» Source data

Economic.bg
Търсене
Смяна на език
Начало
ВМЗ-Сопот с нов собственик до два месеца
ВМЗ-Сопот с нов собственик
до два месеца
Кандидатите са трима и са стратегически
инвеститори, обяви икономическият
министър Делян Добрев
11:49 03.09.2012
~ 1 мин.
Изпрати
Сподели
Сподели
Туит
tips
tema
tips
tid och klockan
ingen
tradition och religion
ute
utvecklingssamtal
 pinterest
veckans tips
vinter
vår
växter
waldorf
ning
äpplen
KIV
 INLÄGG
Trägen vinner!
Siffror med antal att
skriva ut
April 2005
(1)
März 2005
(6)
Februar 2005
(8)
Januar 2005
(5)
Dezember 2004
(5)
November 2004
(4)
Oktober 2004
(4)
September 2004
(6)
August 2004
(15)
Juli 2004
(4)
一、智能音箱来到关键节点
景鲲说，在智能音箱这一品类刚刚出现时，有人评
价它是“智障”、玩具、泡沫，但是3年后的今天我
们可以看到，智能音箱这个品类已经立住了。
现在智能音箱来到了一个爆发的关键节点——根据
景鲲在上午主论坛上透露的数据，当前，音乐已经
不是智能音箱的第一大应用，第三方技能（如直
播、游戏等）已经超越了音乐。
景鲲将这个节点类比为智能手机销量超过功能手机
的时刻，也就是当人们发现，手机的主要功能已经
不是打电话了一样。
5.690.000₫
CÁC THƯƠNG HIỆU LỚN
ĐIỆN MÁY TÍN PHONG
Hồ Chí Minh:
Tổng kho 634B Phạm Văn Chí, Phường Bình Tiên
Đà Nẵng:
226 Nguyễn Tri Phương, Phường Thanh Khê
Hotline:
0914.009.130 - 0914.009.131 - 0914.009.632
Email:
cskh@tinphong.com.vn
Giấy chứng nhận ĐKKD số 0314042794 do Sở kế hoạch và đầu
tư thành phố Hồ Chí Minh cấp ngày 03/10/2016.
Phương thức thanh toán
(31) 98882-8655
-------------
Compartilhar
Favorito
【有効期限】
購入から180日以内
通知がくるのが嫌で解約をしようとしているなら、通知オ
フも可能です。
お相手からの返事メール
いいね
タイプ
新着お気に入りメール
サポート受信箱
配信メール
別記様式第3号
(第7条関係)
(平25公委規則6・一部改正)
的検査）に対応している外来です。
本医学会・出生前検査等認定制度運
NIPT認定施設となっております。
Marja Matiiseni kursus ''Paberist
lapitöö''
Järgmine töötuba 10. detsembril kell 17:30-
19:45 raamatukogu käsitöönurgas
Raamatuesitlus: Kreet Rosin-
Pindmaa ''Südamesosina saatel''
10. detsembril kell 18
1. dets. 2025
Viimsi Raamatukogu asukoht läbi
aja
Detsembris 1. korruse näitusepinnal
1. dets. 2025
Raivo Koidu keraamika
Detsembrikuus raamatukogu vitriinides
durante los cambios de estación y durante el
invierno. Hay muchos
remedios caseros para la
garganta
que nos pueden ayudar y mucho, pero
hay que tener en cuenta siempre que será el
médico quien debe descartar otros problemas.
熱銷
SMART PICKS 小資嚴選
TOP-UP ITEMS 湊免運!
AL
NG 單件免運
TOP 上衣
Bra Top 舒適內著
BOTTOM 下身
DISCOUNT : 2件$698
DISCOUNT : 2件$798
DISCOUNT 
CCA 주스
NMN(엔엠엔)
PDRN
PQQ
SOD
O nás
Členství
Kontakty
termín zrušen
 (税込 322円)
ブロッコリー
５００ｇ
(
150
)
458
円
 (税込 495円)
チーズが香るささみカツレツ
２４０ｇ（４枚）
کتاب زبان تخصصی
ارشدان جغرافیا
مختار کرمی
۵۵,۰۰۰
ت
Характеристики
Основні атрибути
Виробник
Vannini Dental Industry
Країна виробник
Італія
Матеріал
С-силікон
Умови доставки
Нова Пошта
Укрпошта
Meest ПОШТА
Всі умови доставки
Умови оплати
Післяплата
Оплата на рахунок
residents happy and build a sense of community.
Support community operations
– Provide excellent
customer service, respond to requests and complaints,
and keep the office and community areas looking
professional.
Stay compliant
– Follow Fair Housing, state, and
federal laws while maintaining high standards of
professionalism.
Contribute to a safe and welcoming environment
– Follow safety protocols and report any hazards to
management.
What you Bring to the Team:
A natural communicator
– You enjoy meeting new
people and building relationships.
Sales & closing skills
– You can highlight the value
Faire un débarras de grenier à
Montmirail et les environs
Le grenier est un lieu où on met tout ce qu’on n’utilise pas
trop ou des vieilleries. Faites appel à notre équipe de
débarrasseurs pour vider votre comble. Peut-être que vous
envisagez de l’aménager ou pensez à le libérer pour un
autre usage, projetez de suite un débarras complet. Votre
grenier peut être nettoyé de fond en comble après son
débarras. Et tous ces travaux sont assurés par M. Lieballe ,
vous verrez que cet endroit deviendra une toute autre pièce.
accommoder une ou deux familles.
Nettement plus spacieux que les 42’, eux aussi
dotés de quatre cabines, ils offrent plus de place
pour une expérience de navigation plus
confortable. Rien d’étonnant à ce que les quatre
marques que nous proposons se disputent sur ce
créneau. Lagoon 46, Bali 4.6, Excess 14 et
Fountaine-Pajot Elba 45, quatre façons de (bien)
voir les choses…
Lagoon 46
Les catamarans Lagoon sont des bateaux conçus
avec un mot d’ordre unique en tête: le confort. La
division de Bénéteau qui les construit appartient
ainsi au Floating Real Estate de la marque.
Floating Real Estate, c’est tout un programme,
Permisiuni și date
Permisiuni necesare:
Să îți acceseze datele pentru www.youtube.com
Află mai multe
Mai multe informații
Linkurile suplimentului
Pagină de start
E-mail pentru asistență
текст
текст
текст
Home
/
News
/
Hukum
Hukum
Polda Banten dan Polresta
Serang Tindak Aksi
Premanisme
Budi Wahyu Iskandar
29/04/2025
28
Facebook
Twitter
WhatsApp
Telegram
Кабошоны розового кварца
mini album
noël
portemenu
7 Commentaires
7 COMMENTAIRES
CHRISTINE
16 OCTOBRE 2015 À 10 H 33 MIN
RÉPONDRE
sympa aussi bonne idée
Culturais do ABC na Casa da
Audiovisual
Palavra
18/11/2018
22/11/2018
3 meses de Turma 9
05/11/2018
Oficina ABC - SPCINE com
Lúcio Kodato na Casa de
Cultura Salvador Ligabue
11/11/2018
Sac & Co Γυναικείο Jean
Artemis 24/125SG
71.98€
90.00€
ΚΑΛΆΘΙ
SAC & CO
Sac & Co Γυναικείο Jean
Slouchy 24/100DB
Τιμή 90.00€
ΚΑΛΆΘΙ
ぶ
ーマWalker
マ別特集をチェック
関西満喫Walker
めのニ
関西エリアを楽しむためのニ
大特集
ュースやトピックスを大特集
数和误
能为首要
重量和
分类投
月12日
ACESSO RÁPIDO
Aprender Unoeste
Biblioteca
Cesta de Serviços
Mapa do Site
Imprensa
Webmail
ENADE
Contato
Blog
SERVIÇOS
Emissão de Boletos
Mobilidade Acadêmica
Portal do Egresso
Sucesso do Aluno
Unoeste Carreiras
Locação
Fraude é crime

» Task goal
Print only the lines from the top of the data above down to the line holding "invierno. Hay muchos", inclusive.

» Answer
Economic.bg
Търсене
Смяна на език
Начало
ВМЗ-Сопот с нов собственик до два месеца
ВМЗ-Сопот с нов собственик
до два месеца
Кандидатите са трима и са стратегически
инвеститори, обяви икономическият
министър Делян Добрев
11:49 03.09.2012
~ 1 мин.
Изпрати
Сподели
Сподели
Туит
tips
tema
tips
tid och klockan
ingen
tradition och religion
ute
utvecklingssamtal
 pinterest
veckans tips
vinter
vår
växter
waldorf
ning
äpplen
KIV
 INLÄGG
Trägen vinner!
Siffror med antal att
skriva ut
April 2005
(1)
März 2005
(6)
Februar 2005
(8)
Januar 2005
(5)
Dezember 2004
(5)
November 2004
(4)
Oktober 2004
(4)
September 2004
(6)
August 2004
(15)
Juli 2004
(4)
一、智能音箱来到关键节点
景鲲说，在智能音箱这一品类刚刚出现时，有人评
价它是“智障”、玩具、泡沫，但是3年后的今天我
们可以看到，智能音箱这个品类已经立住了。
现在智能音箱来到了一个爆发的关键节点——根据
景鲲在上午主论坛上透露的数据，当前，音乐已经
不是智能音箱的第一大应用，第三方技能（如直
播、游戏等）已经超越了音乐。
景鲲将这个节点类比为智能手机销量超过功能手机
的时刻，也就是当人们发现，手机的主要功能已经
不是打电话了一样。
5.690.000₫
CÁC THƯƠNG HIỆU LỚN
ĐIỆN MÁY TÍN PHONG
Hồ Chí Minh:
Tổng kho 634B Phạm Văn Chí, Phường Bình Tiên
Đà Nẵng:
226 Nguyễn Tri Phương, Phường Thanh Khê
Hotline:
0914.009.130 - 0914.009.131 - 0914.009.632
Email:
cskh@tinphong.com.vn
Giấy chứng nhận ĐKKD số 0314042794 do Sở kế hoạch và đầu
tư thành phố Hồ Chí Minh cấp ngày 03/10/2016.
Phương thức thanh toán
(31) 98882-8655
-------------
Compartilhar
Favorito
【有効期限】
購入から180日以内
通知がくるのが嫌で解約をしようとしているなら、通知オ
フも可能です。
お相手からの返事メール
いいね
タイプ
新着お気に入りメール
サポート受信箱
配信メール
別記様式第3号
(第7条関係)
(平25公委規則6・一部改正)
的検査）に対応している外来です。
本医学会・出生前検査等認定制度運
NIPT認定施設となっております。
Marja Matiiseni kursus ''Paberist
lapitöö''
Järgmine töötuba 10. detsembril kell 17:30-
19:45 raamatukogu käsitöönurgas
Raamatuesitlus: Kreet Rosin-
Pindmaa ''Südamesosina saatel''
10. detsembril kell 18
1. dets. 2025
Viimsi Raamatukogu asukoht läbi
aja
Detsembris 1. korruse näitusepinnal
1. dets. 2025
Raivo Koidu keraamika
Detsembrikuus raamatukogu vitriinides
durante los cambios de estación y durante el
invierno. Hay muchos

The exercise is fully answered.